Ich höre den Nachbarn husten. Und atme erstmal weiter
Tag 9.
Sonntag. Erst um zehn nach fünf wache ich zum ersten Mal auf. Der Nachbar hustet, mein Hals ist gereizt. Ich löse etwas Natron auf, um ihm etwas Gutes zu tun.
Wie üblich dauert eine Erkältung bei mir mindestens neun Tage, völlig unabhängig vom Verlauf.
Beim Naseputzen fliegt der bisher größte getrocknete Klumpen aus meiner Nase. Der bekäme bei einer Ausstellung sicher die größte Aufmerksamkeit, und die Leute würden sich fragen, wie er es überhaupt durch die Nase nach draußen geschafft hat. Wieder eine Chance des Lebens vertan.
Heute habe ich wieder mehr Nasenbluten. Da ich kaum noch Nasenspray nehme, schiebe ich es einfach auf die trockene Heizungsluft.
Ich glaube, heute sollte ich mal wieder duschen und frische Sachen anziehen. Daran, wann ich das zuletzt getan habe, kann ich mich tatsächlich nicht erinnern. Vermutlich Dienstag vor dem Arzttermin, da bin ich sicherlich nicht völlig Ungewaschen hingegangen. Wobei ich gar nicht weiß, ob ich tatsächlich geduscht oder mich nur so gewaschen habe. Ist auch egal, denn danach habe ich das sicher nicht mehr gemacht.
Am Nachmittag dusche ich tatsächlich. Dabei muss ich erst Mittwoch wieder arbeiten. Aber so lange konnte ich mir das nicht antun.
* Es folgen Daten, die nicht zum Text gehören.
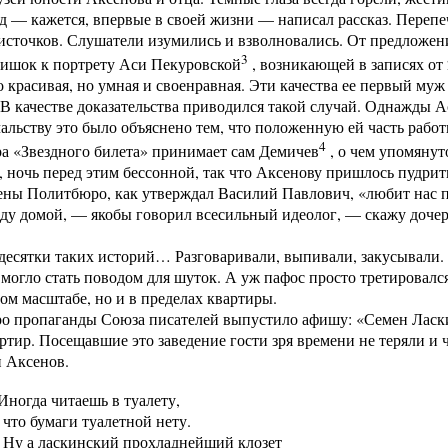
— кажется, впервые в своей жизни — написал рассказ. Перепеча
сточков. Слушатели изумились и взволновались. От предложения
3
ришок к портрету Аси Пекуровской
, возникающей в записях от 
о красивая, но умная и своенравная. Эти качества ее первый му
 В качестве доказательства приводился такой случай. Однажды Ас
альству это было объяснено тем, что положенную ей часть рабо
4
а «Звездного билета» принимает сам Демичев
, о чем упомянут
ночь перед этим бессонной, так что Аксенову пришлось пудрить
ены Политбюро, как утверждал Василий Павлович, «любит нас п
иду домой, — якобы говорил всесильный идеолог, — скажу дочер
десятки таких историй… Разговаривали, выпивали, закусывали. 
 могло стать поводом для шуток. А уж пафос просто третировался
ом масштабе, но и в пределах квартиры.
о пропаганды Союза писателей выпустило афишу: «Семен Ласкин
ртир. Посещавшие это заведение гости зря времени не теряли и 
и Аксенов.
да читаешь в туалету,
маги туалетной нету.
скинский прохладнейший клозет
Später schlafe ich mehrfach vor dem Fernseher ein. Fit geht anders.
Durch die Erkältung und den Urlaub bin ich innerhalb weniger Tage wieder zu dem mutiert, der ich als Arbeitsloser immer war. Ich hab´s also noch drauf. Ich könnte meine Karriere als Arbeitsloser jederzeit fortsetzen. Ich weiß allerdings nicht, ob das erstrebenswert ist.
Am Abend bekomme ich Halsschmerzen. So fangen Erkältungen gewöhnlich bei mir an.
Tag 9 endet mit einem echten Cliffhanger. Und dann… nichts mehr?!??
Ich hoffe, das bedeutet, dass es erkältungsmässig keine weiteren Sensationen gegeben hat.
Dann hörte es einfach auf interessant zu sein. 😳
Ach, das war kein Cliffhanger, das war die Schlusspointe! Got it.
Ja. Aber eine, die eine Fortsetzung offen lässt.